Water in Cape Town, South Africa, is on the rebound

Today’s Image of the Day from NASA Earth Observatory shows how the water reservoirs of Cape Town, South Africa, have recovered after massive amounts of rainfall in the last few months. Water in Cape Town, South Africa, is on the rebound

Theewaterskloof, the city’s largest reservoir, was 55 percent full in 2015 but dropped to 13 percent by January 2018 – as Cape Town braced itself to become the world’s first city to turn off water.

Heavy rainfall in April of this year has filled the main reservoir back up to 40 percent. The city will continue to keep water restrictions in place until the reservoirs are 85 percent full. Water in Cape Town, South Africa, is on the rebound

South Africa, officially the Republic of South Africa (RSA), is the southernmost country in Africa.
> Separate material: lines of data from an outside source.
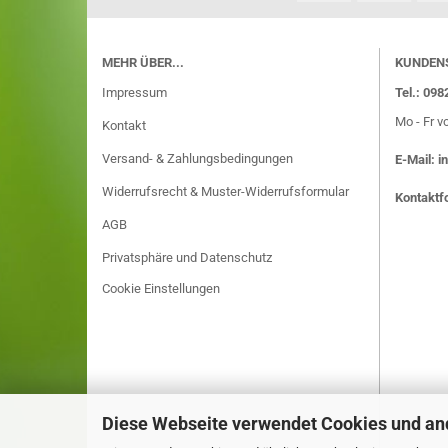
MEHR ÜBER...
KUNDEN
Impressum
Tel.: 09
Mo - Fr v
Kontakt
Versand- & Zahlungsbedingungen
E-Mail:
i
Widerrufsrecht & Muster-Widerrufsformular
Kontaktf
AGB
Privatsphäre und Datenschutz
Cookie Einstellungen
Diese Webseite verwendet Cookies und an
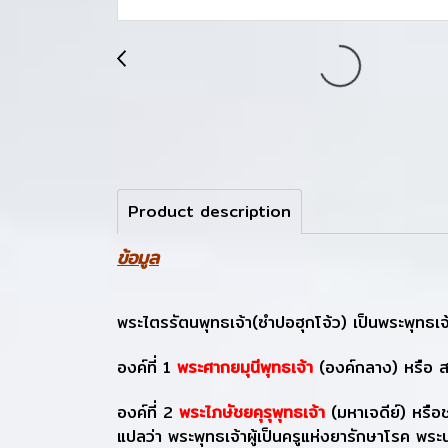
Product description
ข้อมูล
พระไตรรัตนพุทธเจ้า(ซำปอฮุกโจ้ว) เป็นพระพุทธเ
องค์ที่ 1
พระศากยมุนีพุทธเจ้า
(องค์กลาง) หรือ ส
องค์ที่ 2
พระไภษัชยคุรุพุทธเจ้า
(มหาเจดีย์) หรือช
แปลว่า พระพุทธเจ้าผู้เป็นครูแห่งยารักษาโรค พร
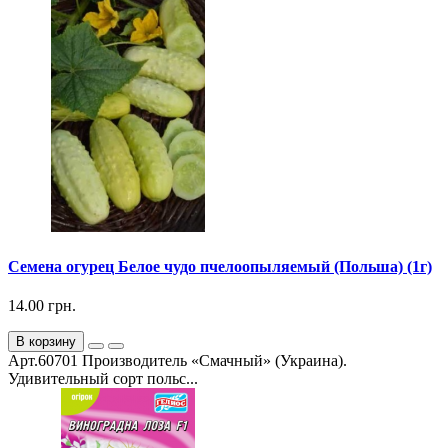
Семена огурец Белое чудо пчелоопыляемый (Польша) (1г)
14.00 грн.
В корзину
Арт.60701 Производитель «Смачный» (Украина).
Удивительный сорт польс...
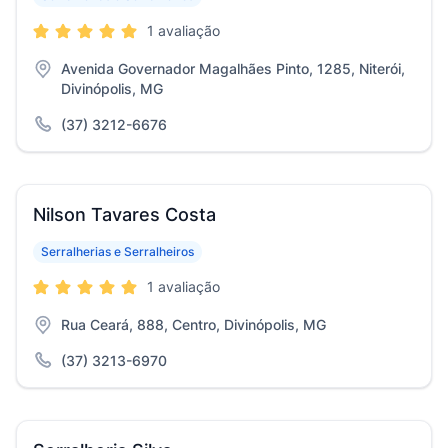
1 avaliação
Avenida Governador Magalhães Pinto, 1285, Niterói,
Divinópolis, MG
(37) 3212-6676
Nilson Tavares Costa
Serralherias e Serralheiros
1 avaliação
Rua Ceará, 888, Centro, Divinópolis, MG
(37) 3213-6970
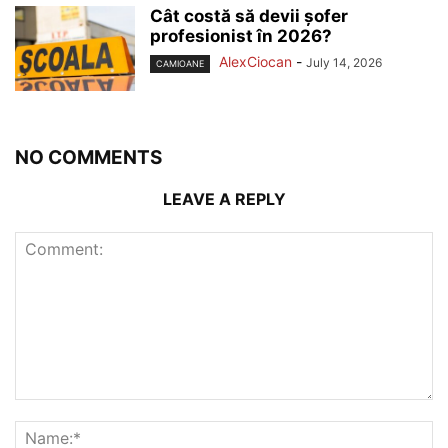
Cât costă să devii șofer
profesionist în 2026?
AlexCiocan
-
July 14, 2026
CAMIOANE
NO COMMENTS
LEAVE A REPLY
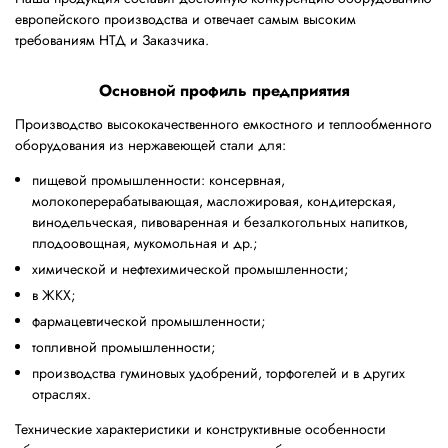
европейского производства и отвечает самым высоким
требованиям НТД и Заказчика.
Основной профиль предприятия
Производство высококачественного емкостного и теплообменного
оборудования из нержавеющей стали для:
пищевой промышленности: консервная,
молокоперерабатывающая, масложировая, кондитерская,
винодельческая, пивоваренная и безалкогольных напитков,
плодоовощная, мукомольная и др.;
химической и нефтехимической промышленности;
в ЖКХ;
фармацевтической промышленности;
топливной промышленности;
производства гуминовых удобрений, торфогелей и в других
отраслях.
Технические характеристики и конструктивные особенности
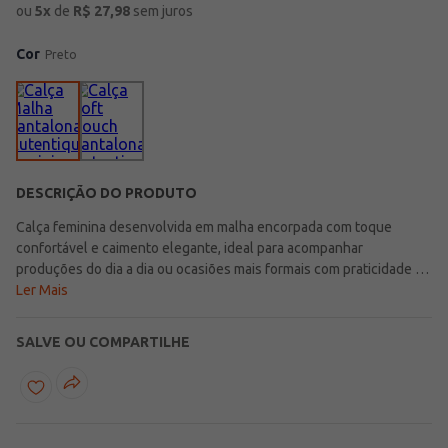
ou
5
x
de
R$
27,98
sem juros
Cor
Preto
DESCRIÇÃO DO PRODUTO
Calça feminina desenvolvida em malha encorpada com toque
confortável e caimento elegante, ideal para acompanhar
produções do dia a dia ou ocasiões mais formais com praticidade e
estilo. Possui modelagem pantalona, caracterizada pelas pernas
Ler Mais
amplas que proporcionam movimento e sofisticação ao visual.
Apresenta cós elástico, acabamentos simples e bolsos frontais
SALVE OU COMPARTILHE
funcionais que garantem ainda mais conforto no uso. O diferencial
fica por conta das costuras centrais, que trazem um toque
moderno e refinado para a peça. Uma opção versátil e elegante
para compor looks confortáveis e cheios de personalidade em
diferentes momentos da rotina!\n\nTecido: Malha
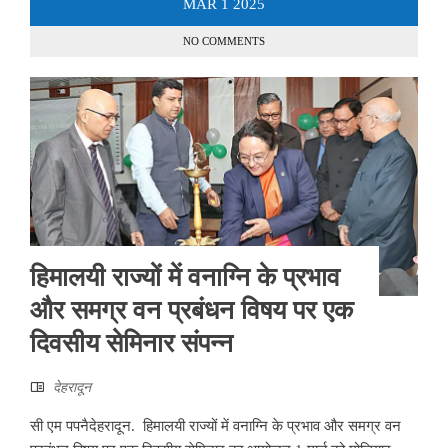
MAR
1
2025
NO COMMENTS
हिमालयी राज्यों में वनाग्नि के प्रभाव
और समग्र वन प्रबंधन विषय पर एक
दिवसीय सेमिनार संपन्न
देहरादून
सी एम पपनैदेहरादून. हिमालयी राज्यों में वनाग्नि के प्रभाव और समग्र वन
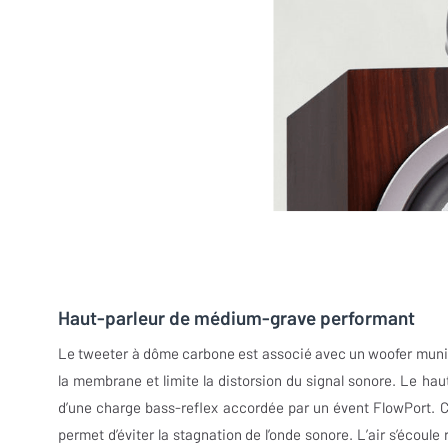
Haut-parleur de médium-grave performant
Le tweeter à dôme carbone est associé avec un woofer muni 
la membrane et limite la distorsion du signal sonore. Le ha
d’une charge bass-reflex accordée par un évent FlowPort. 
permet d’éviter la stagnation de l’onde sonore. L’air s’écoul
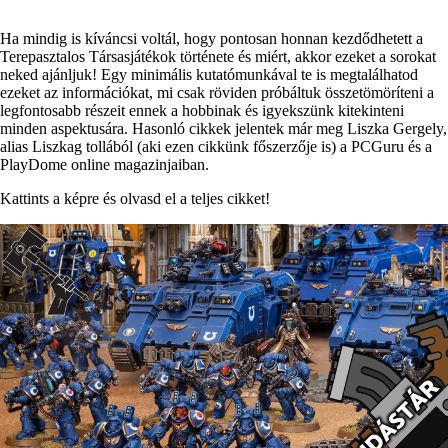
Ha mindig is kíváncsi voltál, hogy pontosan honnan kezdődhetett a
Terepasztalos Társasjátékok története és miért, akkor ezeket a sorokat
neked ajánljuk! Egy minimális kutatómunkával te is megtalálhatod
ezeket az információkat, mi csak röviden próbáltuk összetömöríteni a
legfontosabb részeit ennek a hobbinak és igyekszünk kitekinteni
minden aspektusára. Hasonló cikkek jelentek már meg Liszka Gergely,
alias Liszkag tollából (aki ezen cikkünk főszerzője is) a PCGuru és a
PlayDome online magazinjaiban.
Kattints a képre és olvasd el a teljes cikket!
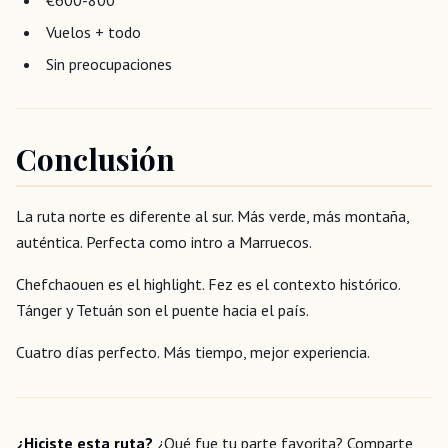
€600-800
Vuelos + todo
Sin preocupaciones
Conclusión
La ruta norte es diferente al sur. Más verde, más montaña,
auténtica. Perfecta como intro a Marruecos.
Chefchaouen es el highlight. Fez es el contexto histórico.
Tánger y Tetuán son el puente hacia el país.
Cuatro días perfecto. Más tiempo, mejor experiencia.
¿Hiciste esta ruta?
¿Qué fue tu parte favorita? Comparte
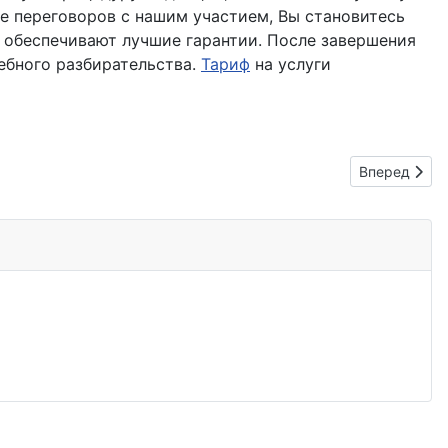
се переговоров с нашим участием, Вы становитесь
 обеспечивают лучшие гарантии. После завершения
ебного разбирательства.
Тариф
на услуги
Следующий: 
Вперед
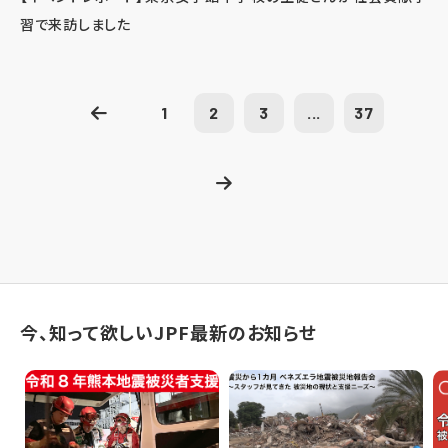
習で来訪しました
1
2
3
...
37
今、知って欲しいJPF最新のお知らせ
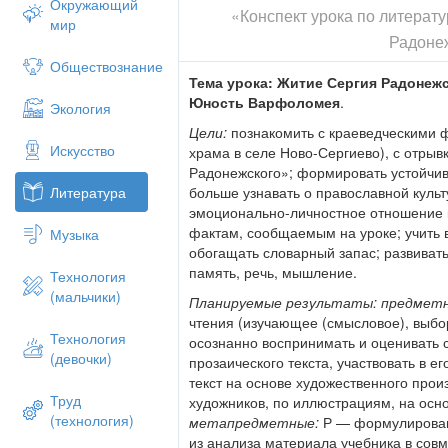
Окружающий
«Конспект урока по литерат
Стали бить-то силушку татарскую,
мир
Радоне
Притоптали тут всю силушку велику
Обществознание
Прочитайте способом «птичий баз
Тема урока:
Житие Сергия Радонежс
выразительно).
Юность Варфоломея
.
Экология
Определите тему и цели урока.
Цели:
познакомить с краеведческими 
Искусство
храма в селе Ново-Сергиево), с отрыв
Работа по теме урока
Радонежского»; формировать устойчив
Проведем словарную работу.
больше узнавать о православной куль
Литература
эмоционально-личностное отношение к
(Учитель и ученики объясняют значение
фактам, сообщаемым на уроке; учить в
Музыка
высоконравственный, самоотверженно ч
обогащать словарный за­пас; развиват
по своим качествам, изяществу.
память, речь, мышление.
Технология
УГОДНИК
- 1) человек, который угодничае
(мальчики)
Планируемые результаты: предмет
некоторых святых.
чтения (изучающее (смысловое), выбор
ДОБРОДЕТЕЛЬ —
положительное нравс
Технология
осознанно воспринимать и оценивать
нравственность, моральная чистота.
(девочки)
прозаического текста, участвовать в е
текст на основе художественного прои
ПРАВЕДНЫЙ —
у верующих: благочести
Труд
художников, по иллюстрациям, на осно
религиозным правилам.
(технология)
метапредметные:
Р — формулировав 
ОБЕТ—
торжественное обещание, обяз
из анализа материала учебника в сов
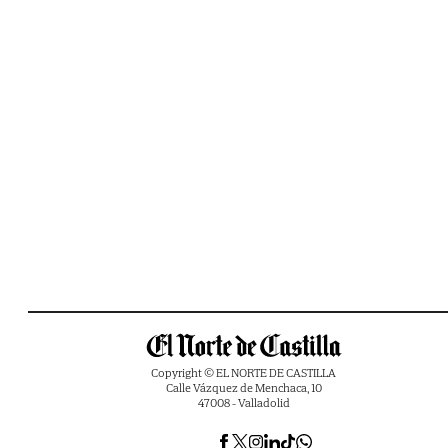
Copyright © EL NORTE DE CASTILLA
Calle Vázquez de Menchaca, 10
47008 - Valladolid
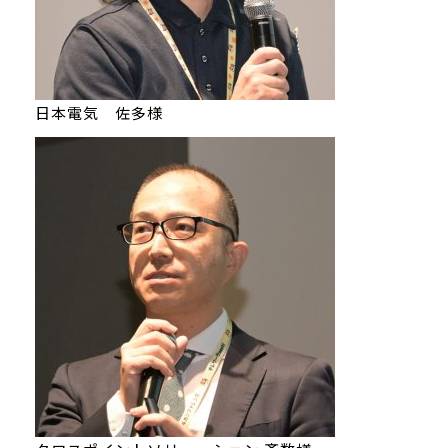
日本電気 佐多様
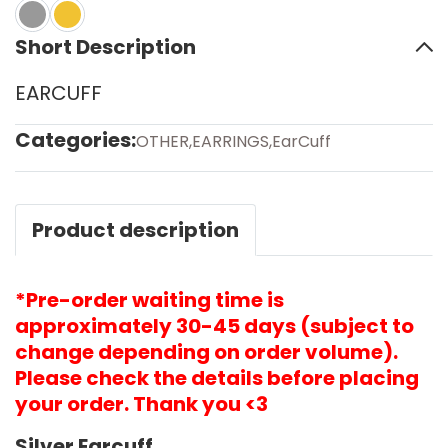
Short Description
EARCUFF
Categories:
OTHER
,
EARRINGS
,
EarCuff
Product description
*Pre-order waiting time is
approximately 30-45 days (subject to
change depending on order volume).
Please check the details before placing
your order. Thank you <3
Silver Earcuff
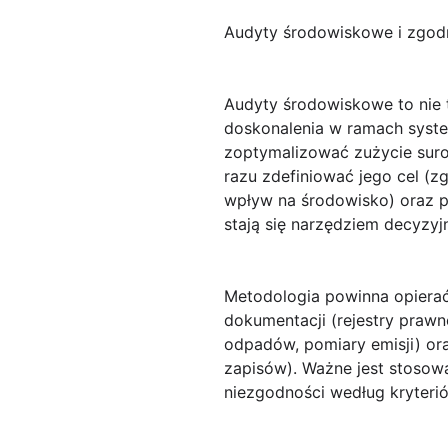
Audyty środowiskowe i zgodn
Audyty środowiskowe
to nie
doskonalenia w ramach sys
zoptymalizować zużycie suro
razu zdefiniować jego cel (
wpływ na środowisko) oraz p
stają się narzędziem decyzyj
Metodologia powinna opierać
dokumentacji (rejestry prawn
odpadów, pomiary emisji) or
zapisów). Ważne jest stosowa
niezgodności według kryteri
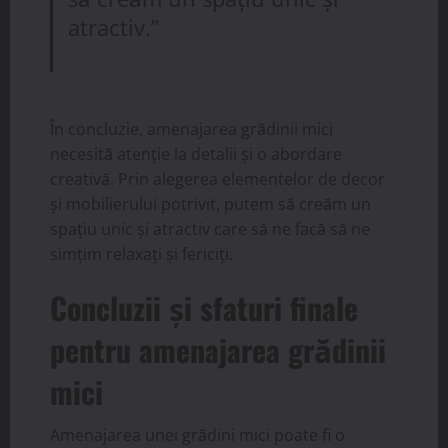
atractiv.”
În concluzie, amenajarea grădinii mici
necesită atenție la detalii și o abordare
creativă. Prin alegerea elementelor de decor
și mobilierului potrivit, putem să creăm un
spațiu unic și atractiv care să ne facă să ne
simțim relaxați și fericiți.
Concluzii și sfaturi finale
pentru amenajarea grădinii
mici
Amenajarea unei grădini mici poate fi o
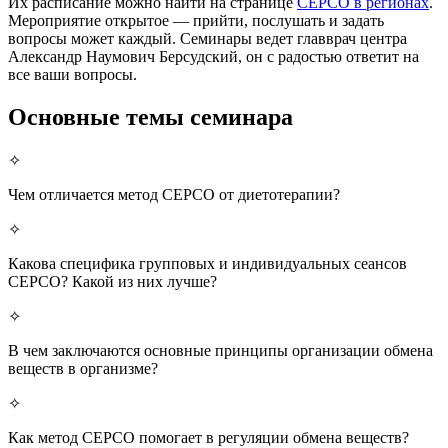
Их расписание можно найти на странице
СЕРСО в регионах
.
Мероприятие открытое — прийти, послушать и задать
вопросы может каждый. Семинары ведет главврач центра
Александр Наумович Берсудский, он с радостью ответит на
все ваши вопросы.
Основные темы семинара
✧
Чем отличается метод СЕРСО от диетотерапии?
✧
Какова специфика групповых и индивидуальных сеансов
СЕРСО? Какой из них лучше?
✧
В чем заключаются основные принципы организации обмена
веществ в организме?
✧
Как метод СЕРСО помогает в регуляции обмена веществ?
It is bounded to the south by 2,798 kilometres (1,739 mi) of coastline of Southern Africa stretching along the South Atlantic and Indian Oceans; to the north by the neighbouring countries of Namibia, Botswana, and Zimbabwe; and to the east and northeast by Mozambique and Eswatini (Swaziland); and it surrounds the enclaved country of Lesotho. South Africa is the largest country in Southern Africa and the 24th-largest country in the world by land area and, with over 58 million people, is also the world’s 24th-most populous nation. It is the southernmost country on the mainland of the Old World or the Eastern Hemisphere. About 80 percent of South Africans are of Bantu ancestry, divided among a variety of ethnic groups speaking different African languages, nine of which have official status.  The remaining population consists of Africa’s largest communities of European, Asian (Indian), and multiracial (Coloured) ancestry.